To do> Exclude images and print all the records verbatim.

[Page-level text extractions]
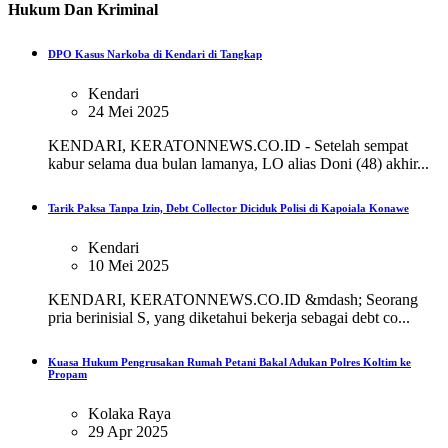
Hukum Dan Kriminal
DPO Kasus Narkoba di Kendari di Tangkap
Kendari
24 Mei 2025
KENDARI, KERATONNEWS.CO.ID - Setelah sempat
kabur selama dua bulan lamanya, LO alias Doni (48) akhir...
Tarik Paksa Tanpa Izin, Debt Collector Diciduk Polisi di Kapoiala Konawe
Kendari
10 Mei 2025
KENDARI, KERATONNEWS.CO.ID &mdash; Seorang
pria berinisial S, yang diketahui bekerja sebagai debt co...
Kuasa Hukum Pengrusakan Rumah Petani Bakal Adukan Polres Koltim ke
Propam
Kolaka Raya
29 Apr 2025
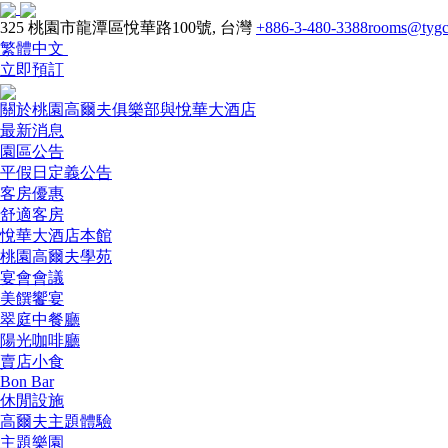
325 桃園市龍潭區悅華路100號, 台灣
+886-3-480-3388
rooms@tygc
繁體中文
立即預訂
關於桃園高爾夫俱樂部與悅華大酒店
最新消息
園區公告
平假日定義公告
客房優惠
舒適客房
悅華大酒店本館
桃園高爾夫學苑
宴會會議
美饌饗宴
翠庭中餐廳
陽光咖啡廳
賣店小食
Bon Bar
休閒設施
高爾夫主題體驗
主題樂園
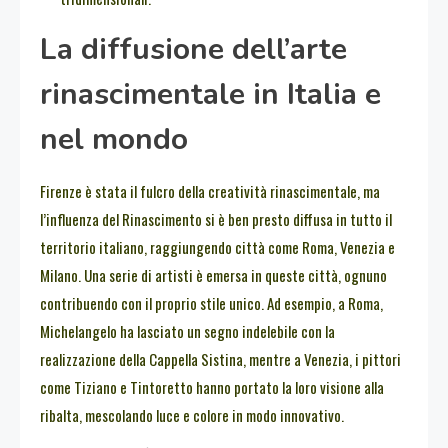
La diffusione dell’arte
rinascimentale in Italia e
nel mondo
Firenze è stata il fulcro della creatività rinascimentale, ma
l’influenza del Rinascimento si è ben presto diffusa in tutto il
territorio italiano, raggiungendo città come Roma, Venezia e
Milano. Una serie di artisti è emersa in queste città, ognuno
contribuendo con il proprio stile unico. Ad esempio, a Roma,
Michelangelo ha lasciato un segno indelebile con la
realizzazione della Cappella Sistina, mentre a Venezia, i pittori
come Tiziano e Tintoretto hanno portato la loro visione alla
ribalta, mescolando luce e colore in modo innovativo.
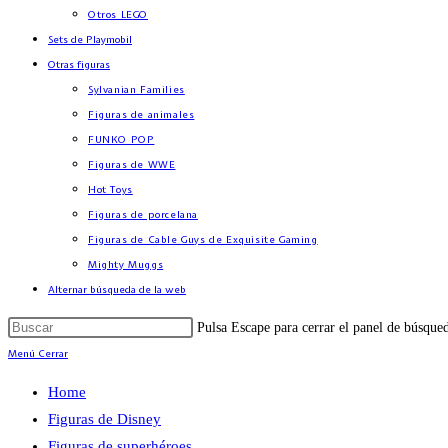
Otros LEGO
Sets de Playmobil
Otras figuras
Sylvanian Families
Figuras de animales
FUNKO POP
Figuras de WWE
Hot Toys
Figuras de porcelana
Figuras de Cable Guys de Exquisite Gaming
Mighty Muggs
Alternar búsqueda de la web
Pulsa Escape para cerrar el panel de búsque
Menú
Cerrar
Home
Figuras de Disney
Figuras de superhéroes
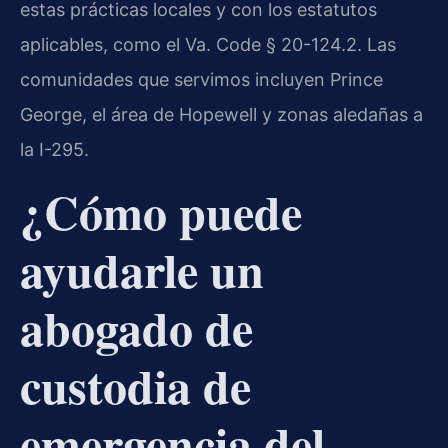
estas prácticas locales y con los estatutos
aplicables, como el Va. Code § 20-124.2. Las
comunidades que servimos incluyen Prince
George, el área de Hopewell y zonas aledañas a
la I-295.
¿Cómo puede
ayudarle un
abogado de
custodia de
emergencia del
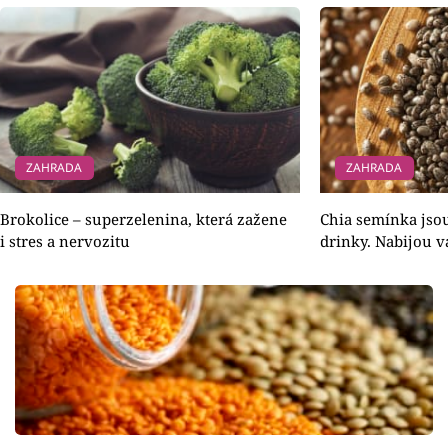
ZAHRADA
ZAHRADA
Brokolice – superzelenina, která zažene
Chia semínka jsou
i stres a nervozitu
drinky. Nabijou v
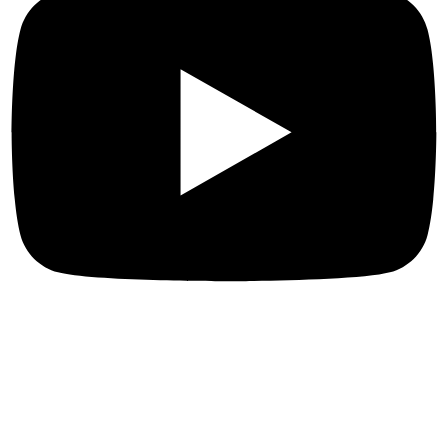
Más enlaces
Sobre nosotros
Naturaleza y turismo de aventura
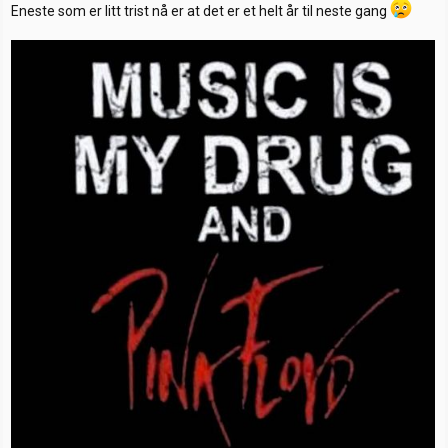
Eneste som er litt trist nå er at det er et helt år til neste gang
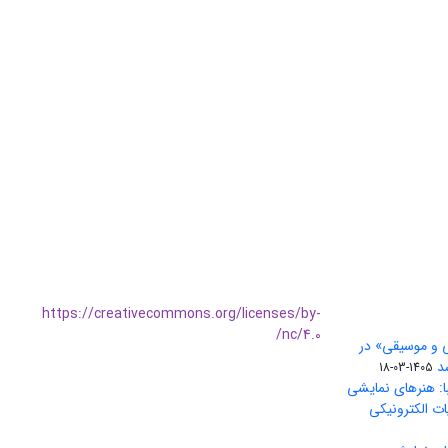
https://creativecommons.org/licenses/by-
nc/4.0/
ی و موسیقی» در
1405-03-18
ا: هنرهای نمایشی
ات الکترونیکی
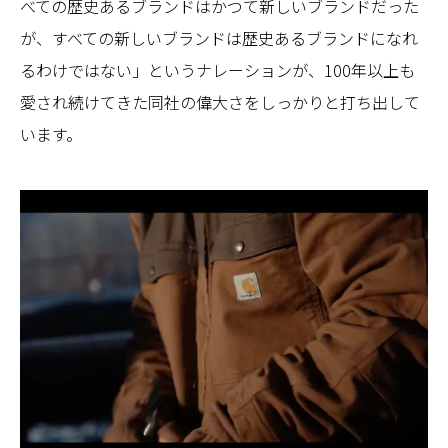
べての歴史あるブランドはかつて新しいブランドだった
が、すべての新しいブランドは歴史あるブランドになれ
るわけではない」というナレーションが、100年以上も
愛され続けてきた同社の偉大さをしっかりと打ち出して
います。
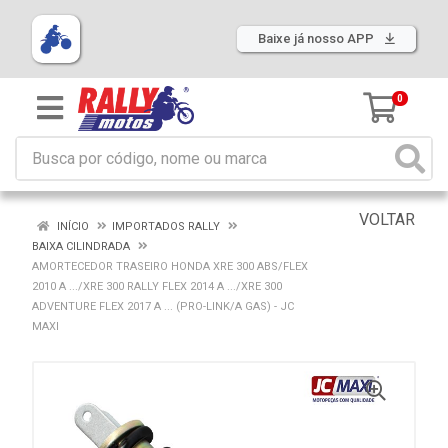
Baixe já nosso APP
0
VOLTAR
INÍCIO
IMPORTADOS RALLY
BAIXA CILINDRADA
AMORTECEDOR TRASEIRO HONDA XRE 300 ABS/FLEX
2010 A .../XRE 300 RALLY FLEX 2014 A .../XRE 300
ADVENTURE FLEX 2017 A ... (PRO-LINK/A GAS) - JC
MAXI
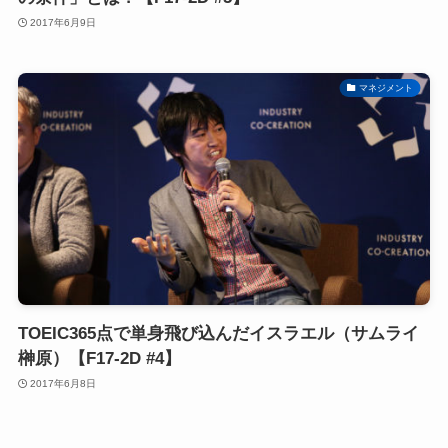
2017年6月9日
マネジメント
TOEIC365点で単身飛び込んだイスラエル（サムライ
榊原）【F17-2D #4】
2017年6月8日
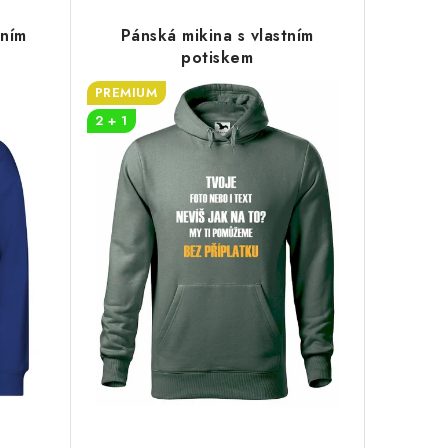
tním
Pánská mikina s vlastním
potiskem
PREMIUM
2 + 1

Answer space>
Hukum Dan Kriminal
DPO Kasus Narkoba di Kendari di Tangkap
Kendari
24 Mei 2025
KENDARI, KERATONNEWS.CO.ID - Setelah sempat
kabur selama dua bulan lamanya, LO alias Doni (48) akhir...
Tarik Paksa Tanpa Izin, Debt Collector Diciduk Polisi di Kapoiala Konawe
Kendari
10 Mei 2025
KENDARI, KERATONNEWS.CO.ID &mdash; Seorang
pria berinisial S, yang diketahui bekerja sebagai debt co...
Kuasa Hukum Pengrusakan Rumah Petani Bakal Adukan Polres Koltim ke
Propam
Kolaka Raya
29 Apr 2025
325 桃園市龍潭區悅華路100號, 台灣
+886-3-480-3388
rooms@tygc
繁體中文
立即預訂
關於桃園高爾夫俱樂部與悅華大酒店
最新消息
園區公告
平假日定義公告
客房優惠
舒適客房
悅華大酒店本館
桃園高爾夫學苑
宴會會議
美饌饗宴
翠庭中餐廳
陽光咖啡廳
賣店小食
Bon Bar
休閒設施
高爾夫主題體驗
主題樂園
La diffusione dell’arte
rinascimentale in Italia e
nel mondo
Firenze è stata il fulcro della creatività rinascimentale, ma
l’influenza del Rinascimento si è ben presto diffusa in tutto il
territorio italiano, raggiungendo città come Roma, Venezia e
Milano. Una serie di artisti è emersa in queste città, ognuno
contribuendo con il proprio stile unico. Ad esempio, a Roma,
Michelangelo ha lasciato un segno indelebile con la
realizzazione della Cappella Sistina, mentre a Venezia, i pittori
come Tiziano e Tintoretto hanno portato la loro visione alla
ribalta, mescolando luce e colore in modo innovativo.
Otros LEGO
Sets de Playmobil
Otras figuras
Sylvanian Families
Figuras de animales
FUNKO POP
Figuras de WWE
Hot Toys
Figuras de porcelana
Figuras de Cable Guys de Exquisite Gaming
Mighty Muggs
Alternar búsqueda de la web
Pulsa Escape para cerrar el panel de búsque
Menú
Cerrar
Home
Figuras de Disney
Figuras de superhéroes
estas prácticas locales y con los estatutos
aplicables, como el Va. Code § 20-124.2. Las
comunidades que servimos incluyen Prince
George, el área de Hopewell y zonas aledañas a
la I-295.
¿Cómo puede
ayudarle un
abogado de
custodia de
emergencia del
ZAHRADA
ZAHRADA
Brokolice – superzelenina, která zažene
Chia semínka jsou
i stres a nervozitu
drinky. Nabijou v
Más enlaces
Sobre nosotros
Naturaleza y turismo de aventura
Eneste som er litt trist nå er at det er et helt år til neste gang
https://creativecommons.org/licenses/by-
nc/4.0/
ی و موسیقی» در
1405-03-18
ا: هنرهای نمایشی
ات الکترونیکی
べての歴史あるブランドはかつて新しいブランドだった
が、すべての新しいブランドは歴史あるブランドになれ
るわけではない」というナレーションが、100年以上も
愛され続けてきた同社の偉大さをしっかりと打ち出して
います。
Baixe já nosso APP
0
VOLTAR
INÍCIO
IMPORTADOS RALLY
BAIXA CILINDRADA
AMORTECEDOR TRASEIRO HONDA XRE 300 ABS/FLEX
2010 A .../XRE 300 RALLY FLEX 2014 A .../XRE 300
ADVENTURE FLEX 2017 A ... (PRO-LINK/A GAS) - JC
MAXI
2017年6月9日
マネジメント
TOEIC365点で単身飛び込んだイスラエル（サムライ
榊原）【F17-2D #4】
2017年6月8日
tním
Pánská mikina s vlastním
potiskem
PREMIUM
2 + 1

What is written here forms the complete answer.